■ REQUIREMENT
From the line that contains "实呀，我最喜欢的植物是——仙人掌，因为仙人掌有很多" down to the last line of the data below, transcribe every line exactly.

■ RECORD EXTRACTS

↓↓↓

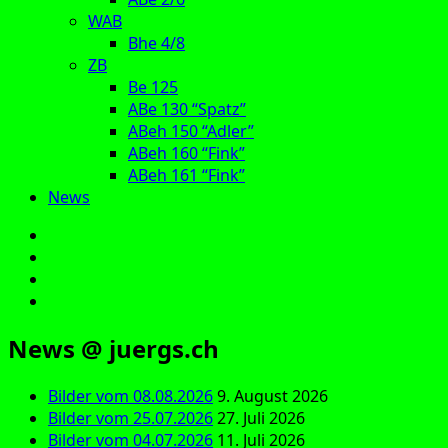
WAB
Bhe 4/8
ZB
Be 125
ABe 130 “Spatz”
ABeh 150 “Adler”
ABeh 160 “Fink”
ABeh 161 “Fink”
News
E‑Mail
Facebook
Instagram
YouTube
News @ juergs.ch
Bilder vom 08.08.2026
9. August 2026
Bilder vom 25.07.2026
27. Juli 2026
Bilder vom 04.07.2026
11. Juli 2026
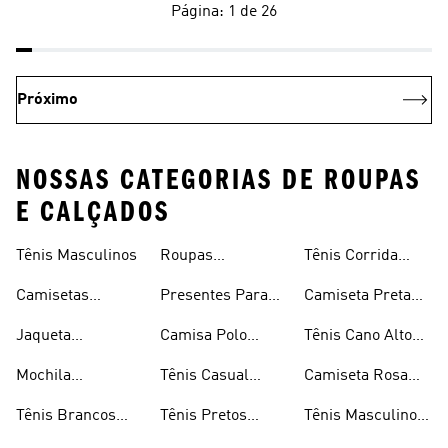
Página: 1 de 26
Próximo
NOSSAS CATEGORIAS DE ROUPAS
E CALÇADOS
Tênis Masculinos
Roupas
Tênis Corrida
Masculinas
Masculinas
Masculino
Camisetas
Presentes Para
Camiseta Preta
Masculinas
Homens
Masculina
Jaqueta
Camisa Polo
Tênis Cano Alto
Masculina
Masculina
Masculino
Mochila
Tênis Casual
Camiseta Rosa
Masculina
Masculino
Masculina
Tênis Brancos
Tênis Pretos
Tênis Masculino
Masculinos
Masculinos
Em Promoção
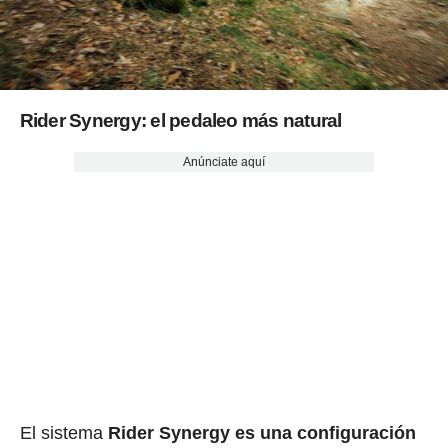
Rider Synergy: el pedaleo más natural
Anúnciate aquí
El sistema
Rider Synergy es una configuración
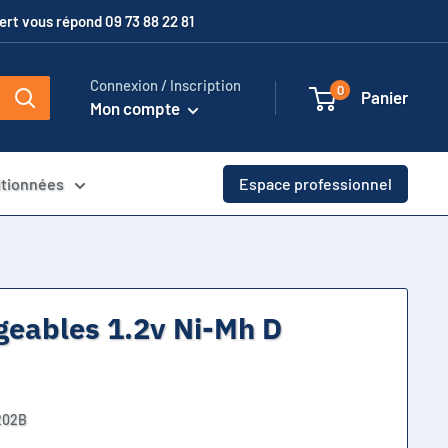
xpert vous répond 09 73 88 22 81
Connexion / Inscription
0
Panier
Mon compte
itionnées
Espace professionnel
geables 1.2v Ni-Mh D
202B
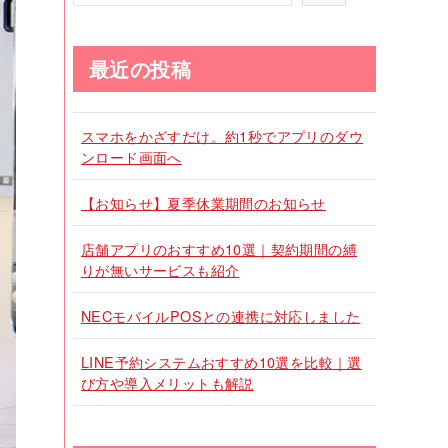
最近の投稿
スマホをかざすだけ。約1秒でアプリのダウ
ンロード画面へ
【お知らせ】夏季休業期間のお知らせ
店舗アプリのおすすめ10選｜契約期間の縛
りが無いサービスも紹介
NECモバイルPOSとの連携に対応しました
LINE予約システムおすすめ10選を比較｜選
び方や導入メリットも解説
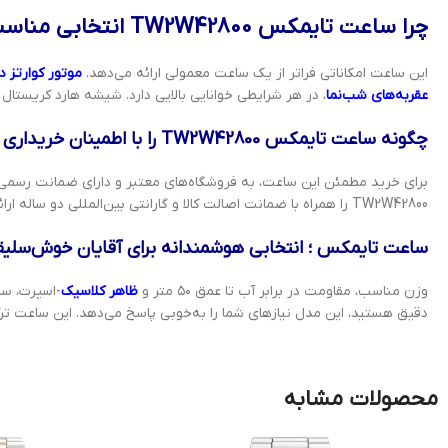
چرا ساعت تایمکس TW2W42800 انتخابی مناسب است؟
این ساعت امکاناتی فراتر از یک ساعت معمولی ارائه می‌دهد.
موتور کوارتز د
عقربه‌های شب‌نما
، در هر شرایطی خوانایی بالایی دارد. شیشه هارد کریستا
چگونه ساعت تایمکس TW2W42800 را با اطمینان خریداری کنید؟
برای خرید مطمئن این ساعت، به فروشگاه‌های معتبر و دارای ضمانت رسمی
TW2W42800 را همراه با ضمانت اصالت کالا و گارانتی بین‌المللی دو ساله ارائه می‌دهد. همچنین، با خرید از فروشگاه ساعت الف، امکان مشاهده محصول از نزدیک و بررسی جزئیات نیز وجود دارد.
ساعت تایمکس ؛ انتخابی هوشمندانه برای آقایان خوش‌سلیق
وزن مناسب، مقاومت در برابر آب تا عمق ۵۰ متر و
ظاهر کلاسیک
-اسپرت، سا
دقیق هستید، این مدل نیازهای شما را به‌خوبی پاسخ می‌دهد. این ساعت ترکیبی 
محصولات مشابه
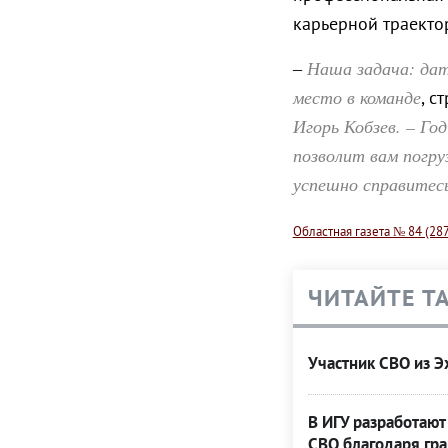
карьерной траекто
Наша задача: дат
–
место в команде
, с
Игорь Кобзев. – Го
позволит вам погру
успешно справитесь
Областная газета № 84 (28
ЧИТАЙТЕ Т
Участник СВО из Э
В ИГУ разработают
СВО благодаря гра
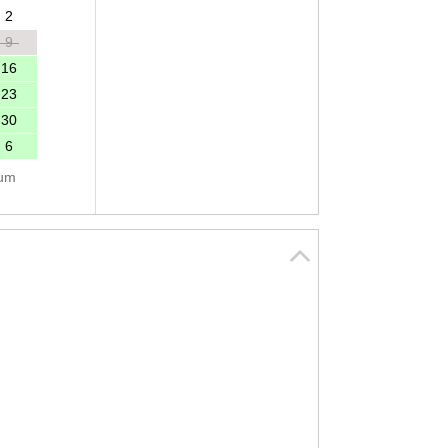
2
9
16
23
30
6
tum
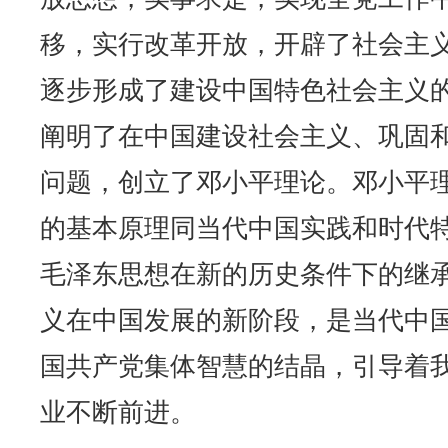
移，实行改革开放，开辟了社会主
逐步形成了建设中国特色社会主义
阐明了在中国建设社会主义、巩固
问题，创立了邓小平理论。邓小平
的基本原理同当代中国实践和时代
毛泽东思想在新的历史条件下的继
义在中国发展的新阶段，是当代中
国共产党集体智慧的结晶，引导着
业不断前进。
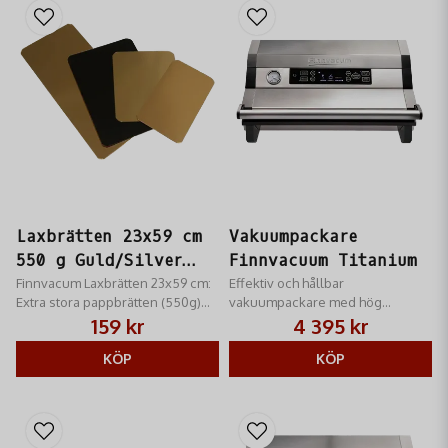
Laxbrätten 23x59 cm
Vakuumpackare
550 g Guld/Silver
Finnvacuum Titanium
10-p
Finnvacum Laxbrätten 23x59 cm:
Effektiv och hållbar
Extra stora pappbrätten (550g)
vakuumpackare med hög
för hela laxsidor/kött.
kapacitet och
159 kr
4 395 kr
Guld/Silver. Professionell &
dubbelsvetsfunktion.
hygienisk presentation.
KÖP
KÖP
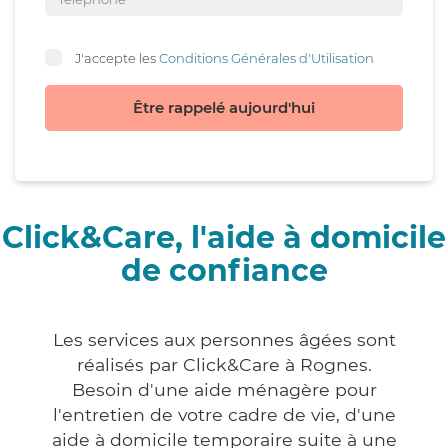
J'accepte les
Conditions Générales d'Utilisation
Être rappelé aujourd'hui
Click&Care, l'aide à domicile
de confiance
Les services aux personnes âgées sont
réalisés par Click&Care à Rognes.
Besoin d'une aide ménagère pour
l'entretien de votre cadre de vie, d'une
aide à domicile temporaire suite à une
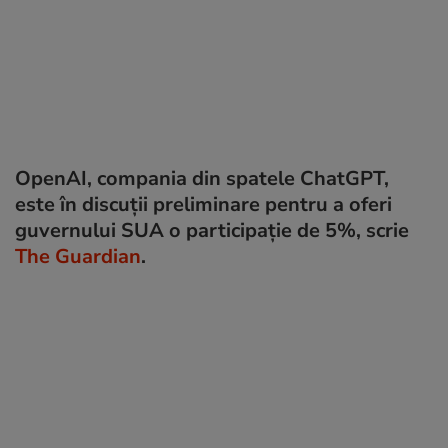
OpenAI, compania din spatele ChatGPT,
este în discuții preliminare pentru a oferi
guvernului SUA o participație de 5%, scrie
The Guardian
.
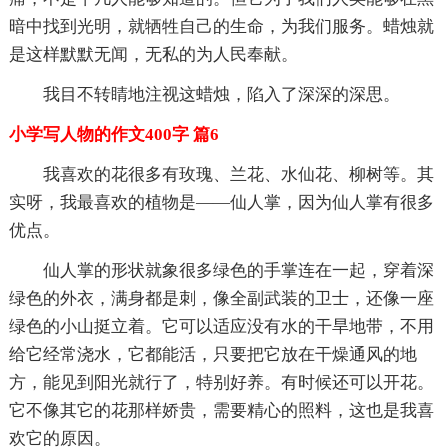
暗中找到光明，就牺牲自己的生命，为我们服务。蜡烛就
是这样默默无闻，无私的为人民奉献。
我目不转睛地注视这蜡烛，陷入了深深的深思。
小学写人物的作文400字 篇6
我喜欢的花很多有玫瑰、兰花、水仙花、柳树等。其
实呀，我最喜欢的植物是——仙人掌，因为仙人掌有很多
优点。
仙人掌的形状就象很多绿色的手掌连在一起，穿着深
绿色的外衣，满身都是刺，像全副武装的卫士，还像一座
绿色的小山挺立着。它可以适应没有水的干旱地带，不用
给它经常浇水，它都能活，只要把它放在干燥通风的地
方，能见到阳光就行了，特别好养。有时候还可以开花。
它不像其它的花那样娇贵，需要精心的照料，这也是我喜
欢它的原因。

↑↑↑

■ OUTPUT
实呀，我最喜欢的植物是——仙人掌，因为仙人掌有很多
优点。
仙人掌的形状就象很多绿色的手掌连在一起，穿着深
绿色的外衣，满身都是刺，像全副武装的卫士，还像一座
绿色的小山挺立着。它可以适应没有水的干旱地带，不用
给它经常浇水，它都能活，只要把它放在干燥通风的地
方，能见到阳光就行了，特别好养。有时候还可以开花。
它不像其它的花那样娇贵，需要精心的照料，这也是我喜
欢它的原因。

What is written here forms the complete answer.